The Detroit Red Wings have done an excellent job at staying out of the penalty box during this year's Stanley Cup Playoffs. It's the second part of the equation that's been causing them a lot of trouble. Detroit is two wins away from repeating as Stanley Cup champion despite penalty-killing numbers that would befit a last-place team -- 71.4 percent overall and 65.5 percent away from home.
"For whatever reason, we've had some trouble with it," defenseman Brad Stuart said after Tuesday's 4-2 loss to Pittsburgh in Game 3 of the Stanley Cup Final -- a game in which the Penguins scored twice in three chances on the power play. "If we knew exactly why we would have corrected it. We're getting some bad breaks. The last goal, we just got caught out there and were a little gassed.
"We've come up with some timely kills, but definitely statistically this doesn't look too good."
Though the Wings have a reputation for having terrific special teams, their penalty-killers struggled all season, especially on the road -- and those problems have worsened during the playoffs.
Though Detroit was second in the Western Conference this season, they struggled to kill penalties, finishing 25th among the 30 teams at 78.3 percent. That was the worst figure among any of the 16 teams that qualified for the playoffs. Most of those problems came away from Joe Louis Arena -- the Wings were an OK-but-not-spectacular 80.4 percent team on the penalty kill at home, but killed off just 76.4 percent of opposition power plays on the road, next-to-last in the NHL and just barely ahead of Tampa Bay (76.2). Detroit allowed 41 power-play goals away from home; only Nashville, Atlanta and Tampa Bay -- all non-playoff teams -- allowed more.

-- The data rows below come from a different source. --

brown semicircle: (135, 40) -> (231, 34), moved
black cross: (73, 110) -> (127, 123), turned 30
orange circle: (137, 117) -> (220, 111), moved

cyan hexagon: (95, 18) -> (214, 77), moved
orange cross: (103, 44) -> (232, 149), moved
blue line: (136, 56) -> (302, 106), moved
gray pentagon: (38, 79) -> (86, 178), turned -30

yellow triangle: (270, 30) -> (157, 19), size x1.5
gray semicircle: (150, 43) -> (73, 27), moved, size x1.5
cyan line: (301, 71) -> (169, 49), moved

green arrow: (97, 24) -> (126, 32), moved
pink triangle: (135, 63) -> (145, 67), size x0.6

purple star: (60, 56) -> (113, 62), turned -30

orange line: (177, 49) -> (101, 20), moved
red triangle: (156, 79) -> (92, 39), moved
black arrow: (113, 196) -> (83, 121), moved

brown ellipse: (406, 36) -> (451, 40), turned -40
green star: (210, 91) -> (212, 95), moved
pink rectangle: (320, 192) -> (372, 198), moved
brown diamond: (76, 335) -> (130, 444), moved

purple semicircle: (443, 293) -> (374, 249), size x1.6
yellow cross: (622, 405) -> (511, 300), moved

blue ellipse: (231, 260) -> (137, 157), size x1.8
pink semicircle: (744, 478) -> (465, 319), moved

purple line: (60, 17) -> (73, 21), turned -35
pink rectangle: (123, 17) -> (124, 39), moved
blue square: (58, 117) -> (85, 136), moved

The Wings allowed opponents an average of four power plays a game during the regular season, 21st in the NHL. The one area in which they've improved during the postseason is in their ability to stay out of the box -- they're allowing opponents just 3.3 advantages per game. That's a significant decline from the regular season, and a huge drop from last year's playoffs, when Detroit allowed an average of just under 4.5 power-plays per game on the way to winning the Stanley Cup.

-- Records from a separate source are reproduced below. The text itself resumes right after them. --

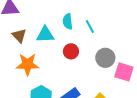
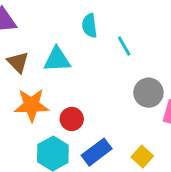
cyan semicircle: (68, 21) -> (90, 26), moved
red circle: (71, 51) -> (72, 119), moved

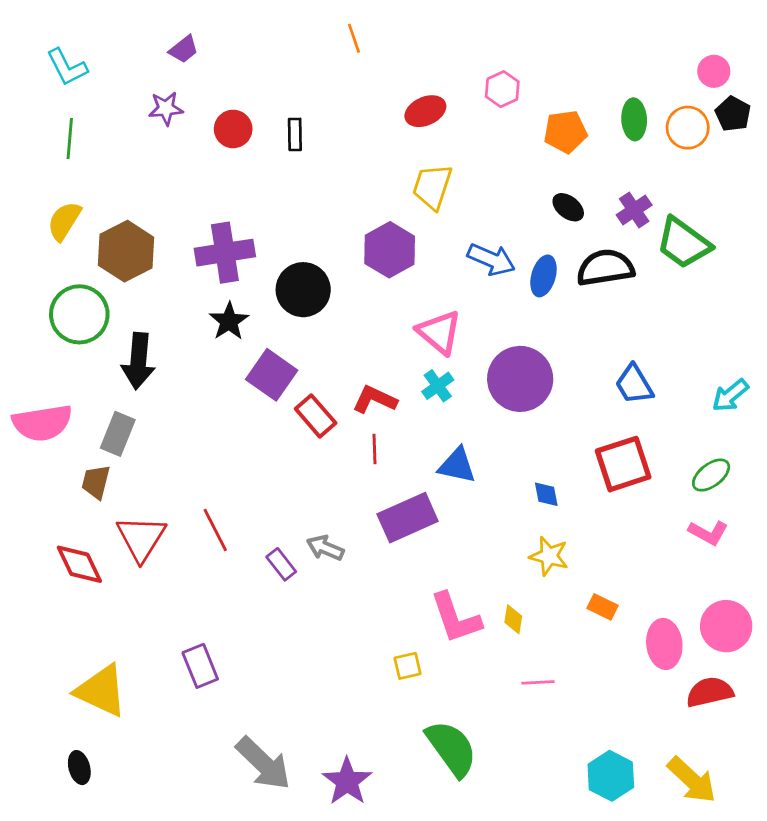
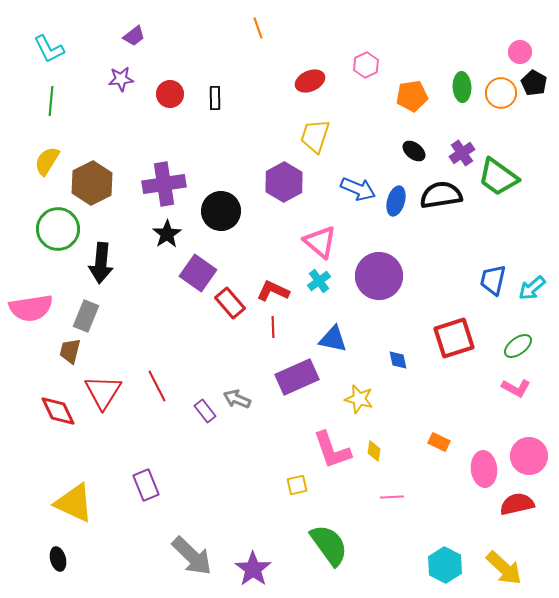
blue trapezoid: (634, 384) -> (493, 280), moved, turned 44
yellow star: (549, 556) -> (359, 399), moved

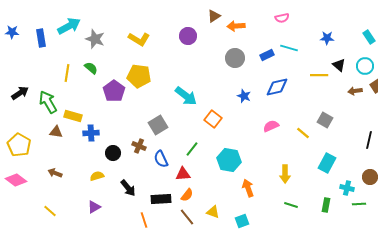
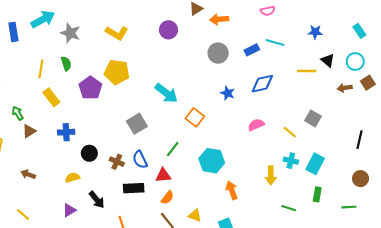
green semicircle: (91, 68) -> (66, 64), turned 32
green arrow: (48, 102) -> (18, 113), moved, size x0.6
yellow rectangle: (73, 116) -> (51, 97), moved, turned 36
brown triangle: (56, 132) -> (29, 131), turned -40
brown cross: (139, 146) -> (117, 162), moved
black arrow: (128, 188) -> (97, 200), moved
cyan cross: (347, 188) -> (291, 161), moved
black rectangle: (161, 199) -> (134, 188), moved
green line: (291, 205) -> (289, 208), moved
green rectangle: (326, 205) -> (317, 194), moved

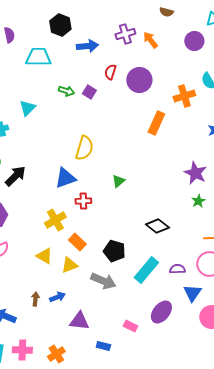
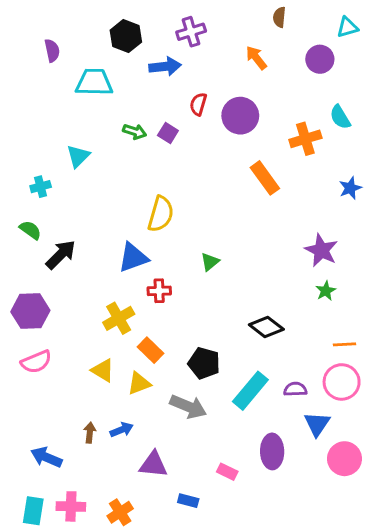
brown semicircle: (166, 12) -> (279, 17), turned 80
purple cross: (125, 34) -> (191, 32), moved
orange rectangle: (156, 123) -> (265, 178), turned -60
purple ellipse: (161, 312) -> (272, 451), turned -40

It's a good thing the Wings have been so disciplined, because their penalty-killers have been even worse in the playoffs than they were during the regular season.
Pittsburgh's two power-play goals it its Game 3 win were the 17th and 18th goals allowed by Detroit during this year's postseason -- in only 63 opportunities. That's already five more goals than the Wings gave up all last spring. Pittsburgh has converted 50 percent of its chances in the Final, but has gotten only six power plays in three games -- an average of two per contest.

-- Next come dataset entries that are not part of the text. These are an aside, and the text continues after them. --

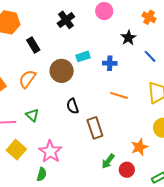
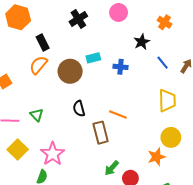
orange semicircle: (27, 79) -> (38, 65), moved
orange line: (119, 95) -> (118, 115), moved
orange star: (139, 147) -> (156, 157), moved

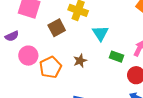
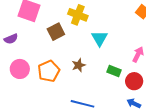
pink circle: (28, 56) -> (20, 69), moved
green rectangle: (117, 57) -> (114, 71), moved

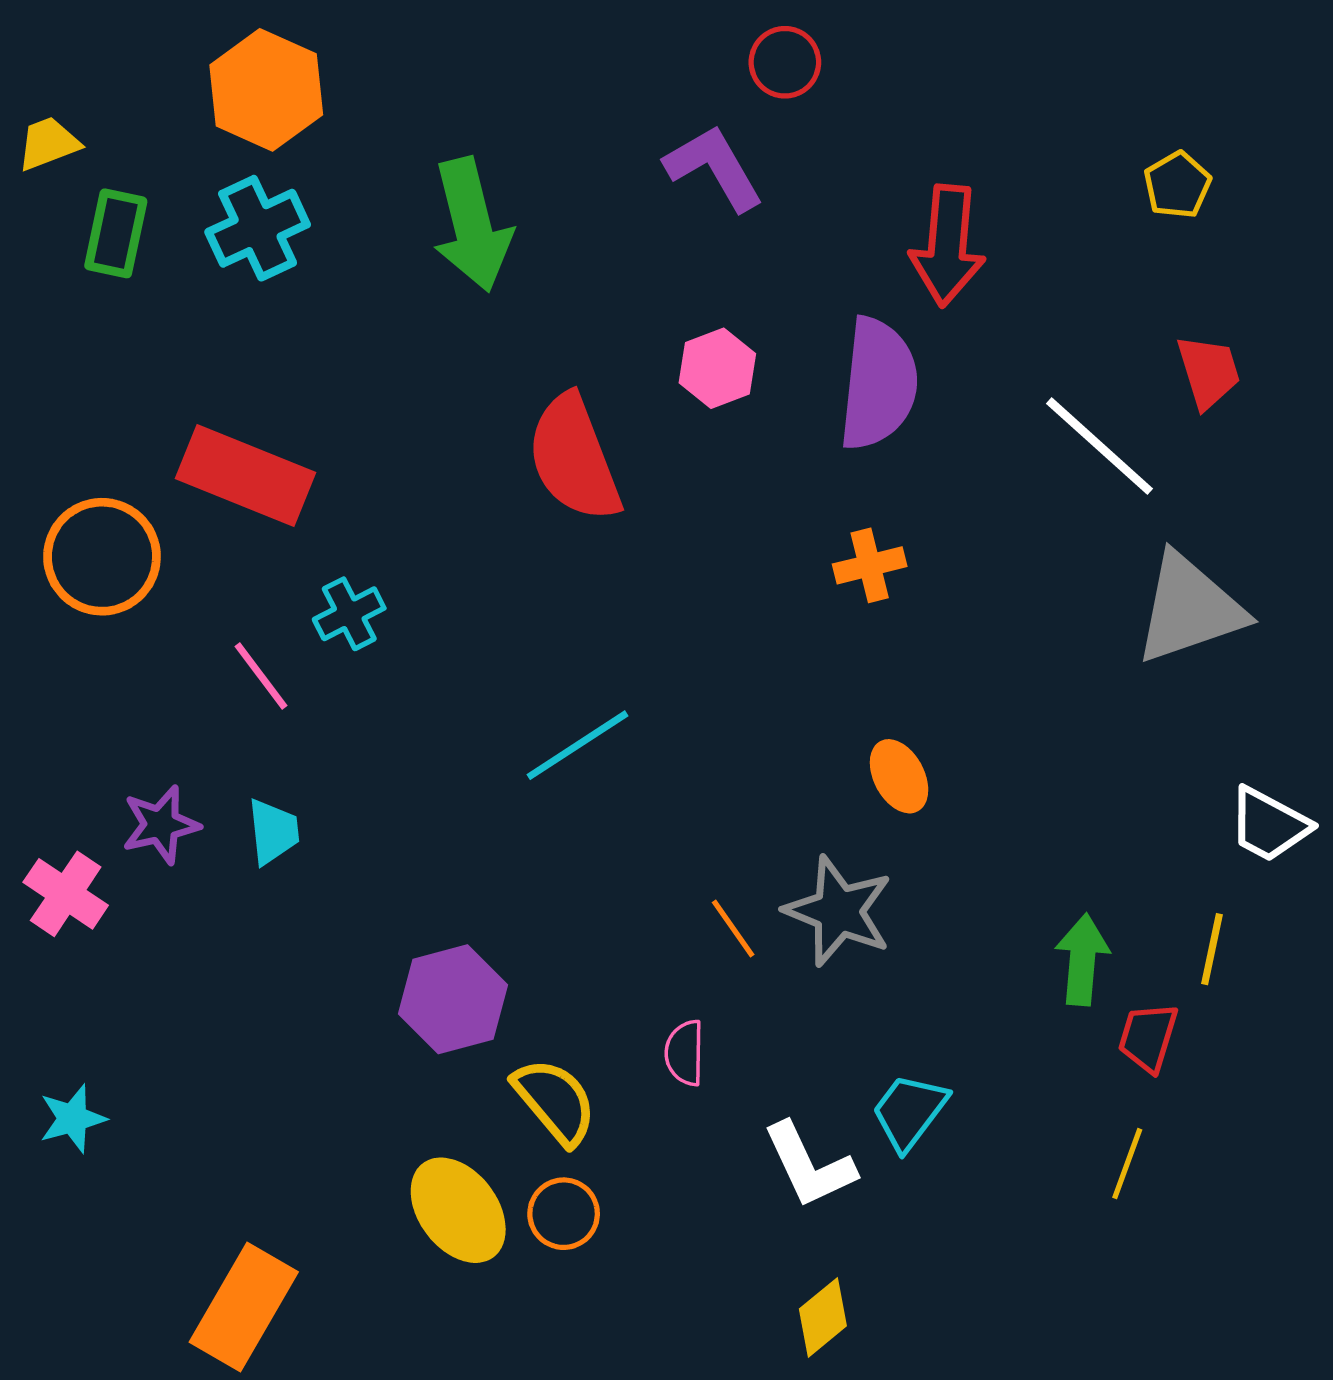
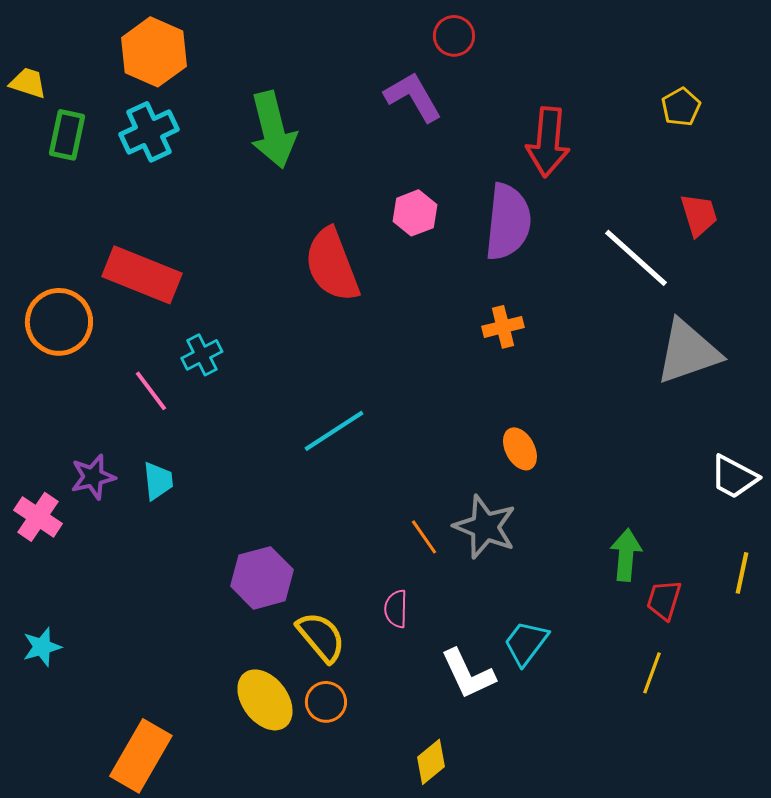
yellow trapezoid: (48, 143) -> (28, 83), turned 39
yellow line: (1212, 949) -> (742, 573), moved
yellow diamond: (823, 1317) -> (431, 762), moved

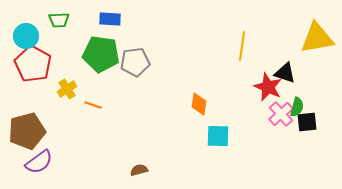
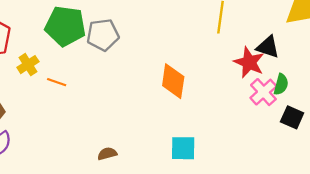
orange diamond: (199, 104) -> (173, 81), size x1.4
black square: (307, 122) -> (292, 117), moved, turned 30
cyan square: (218, 136) -> (183, 148), moved

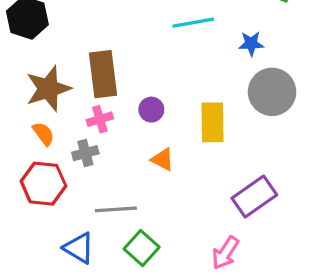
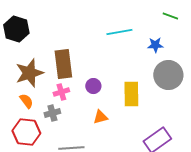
orange triangle: (163, 159) -> (100, 117), turned -42

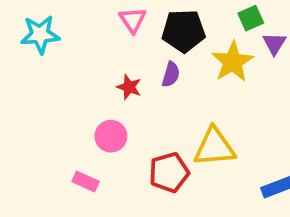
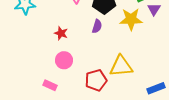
yellow star: (233, 62) -> (131, 19), turned 30
red star: (129, 87) -> (61, 33), moved

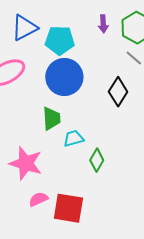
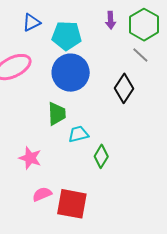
blue triangle: (24, 28) -> (32, 22), size x0.7
pink star: (26, 163) -> (30, 158), size x0.7

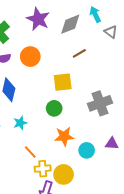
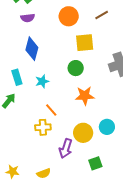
orange circle: (30, 57) -> (69, 16), moved
cyan circle: (87, 150) -> (107, 127), moved
yellow cross: (43, 169) -> (43, 127), moved

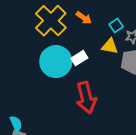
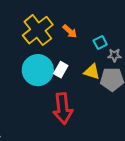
yellow triangle: (110, 46) -> (92, 72), moved
white rectangle: (79, 58) -> (61, 70), turned -35

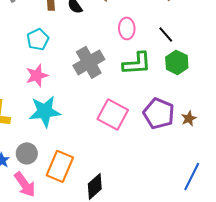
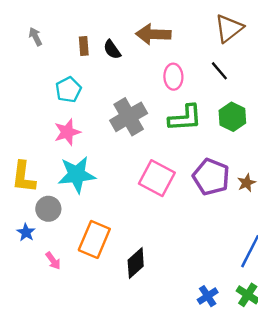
black line: (166, 34) -> (219, 71), moved
gray circle: (27, 153) -> (48, 209), moved
pink arrow: (25, 184) -> (53, 261), size x0.6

Despite the numbers, the Wings' penalty-killers have an excellent reputation with opponents like Pittsburgh forward Bill Guerin.
"Personally, I find them an excellent penalty-killing team because they have players that anticipate the play so well, their sticks are excellent, they make little plays that, you know, get by the forecheckers," he said after Game 3. "I happen to think they are an excellent penalty-killing team."
Detroit's penalty-killers chipped in offensively last spring, but that hasn't been the case this year. The Wings have just one shorthanded goal this year after scoring six in 2008.
The problems on the PK are a big change from Detroit's four recent title-winning teams, all of whom excelled at penalty-killing. The 1997 champions had an 84.4 percent success rate, while the 1998 repeat winners were at 88.2. The 2002 Cup-winning Wings killed off 86.5 percent of opposition power plays, and last year's team had an 85.7 percent kill rate.
Since Detroit kicked off its run of four titles in 12 years by winning in 1997, no team has won the Cup with a penalty-killing mark of less than 85 percent. The 2006 Carolina Hurricanes had the poorest PK among those teams -- and the 'Canes killed off 85.4 percent of opposing power plays.
So far, the Wings have survived their inability to kill penalties. But they know they're playing with fire against a team as talented as the Penguins -- and that the PK has to improve.
"We just have to do a better job staying in the lanes and also cutting some passing lanes away from them," defenseman Niklas Kronwall said. "They're great players, they're going to make some plays."